Although TT is a bidirectional process, limited attention has been paid to detecting the difficulties and efforts in an effective university–industry relationship from the perspective of firms. It would be interesting to explore what technology and knowledge are required by firms from universities and research institutions and how these institutions meet or could meet these needs without losing their independence. Overall, we know little about the effect of TT from industry’s side and even less from the perspective of small and medium-sized enterprises (SMEs). As an example, if we analyze all the keywords related to SMEs, only 46 articles (1.4%) mention them. However, the vast majority of active firms are SMEs, which play an important role in the economy in terms of production, employment generation, and contribution to and distribution of wealth. From our perspective, there is a need for further studies that examine the role and behaviors of SMEs in the TT process. As Feldman et al. (2002) assert, despite many small firms do not conduct R&D, they can be very innovative and relatively more adept at absorbing knowledge from external sources, such us universities comparing to large firms. It would also be interesting to explore whether the results of TT research can be supported in the context of SMEs or if they exhibit differences in the TT process compared with large firms. In many cases the impediments to effective TT can be due to cultural and informational barriers between universities and firms, especially for small firms.

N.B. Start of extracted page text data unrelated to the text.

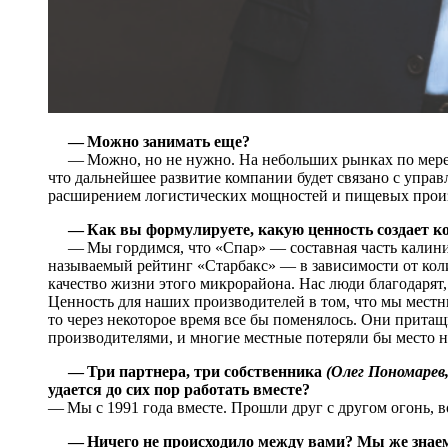
— Можно занимать еще?
— Можно, но не нужно. На небольших рынках по мере р
что дальнейшее развитие компании будет связано с управ
расширением логистических мощностей и пищевых прои
— Как вы формулируете, какую ценность создает 
— Мы гордимся, что «Спар» — составная часть калинин
называемый рейтинг «Старбакс» — в зависимости от кол
качество жизни этого микрорайона. Нас люди благодарят
Ценность для наших производителей в том, что мы местн
то через некоторое время все бы поменялось. Они прита
производителями, и многие местные потеряли бы место н
— Три партнера, три собственника
(Олег Пономарев
удается до сих пор работать вместе?
— Мы с 1991 года вместе. Прошли друг с другом огонь, 
— Ничего не происходило между вами? Мы же знаем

Related to TTOs, more research is needed to fully understand other mechanisms of TT. It would also be interesting to analyze the impact of academic entrepreneurship beyond patenting and licensing activities or the creation of new ventures. These more informal activities and initiatives may require new structures or management systems to implement them. Further research should aim to advance the study of other mechanisms to monitor TT apart from TTOs. The role of incubators, science/technology parks as a place for facilitating university–industry interaction and hence stimulating TT, should be analyzed more in depth. Thus, for example, Leyden et al. (2008) highlight the need for more theoretical and empirical evidence of the firm-level decision to locate on a science/technology park. Siegel and Wessner (2012) also point out that there is a need for more empirical research on the contribution that incubators play in enhancing the success of entrepreneurial ventures (e.g. university-based spin-outs and start-up firms). Science/technology parks and incubator are platforms facilitating university–industry collaborations which contribute towards the creation of a supportive environment for the processes of innovation, technology/knowledge transfer and entrepreneurship.

In addition to the quantitative rewards used by TTOs for monitoring TT activities, mixed-methods analysis (i.e., qualitative and quantitative evaluations) are recommended, since context is important for understanding TT. Researchers should also consider developing longitudinal datasets to compare and analyze the evolution of the identified indicators. Moving forward, research should take a perspective that acknowledges the complexities associated with the TT process to capture and measure its impact with a clear identification of the outcomes and outputs.

Moreover, the challenges associated with the digital transformation of society should be studied, since digitalization and connectedness have implications for technological and knowledge transfer. The literature often focuses on the characteristics and capabilities of entrepreneurs; however, in the near future, the connection between Industry 4.0 and Internet technology is likely to require the analysis of new skills and characteristics. These features are especially important now, where globalization and digital transformation require identifying the sources of differentiation to maintain a sustainable position in the global market.

Our review tried to clarify and provide a framework that summarizes the extant TT knowledge. The current topics and suggestions for future research show that TT continues to be a hot topic in academic research. We hope our review offers new opportunities to advance the understanding of TT, and we look forward to having a deeper understanding of the issue in the future.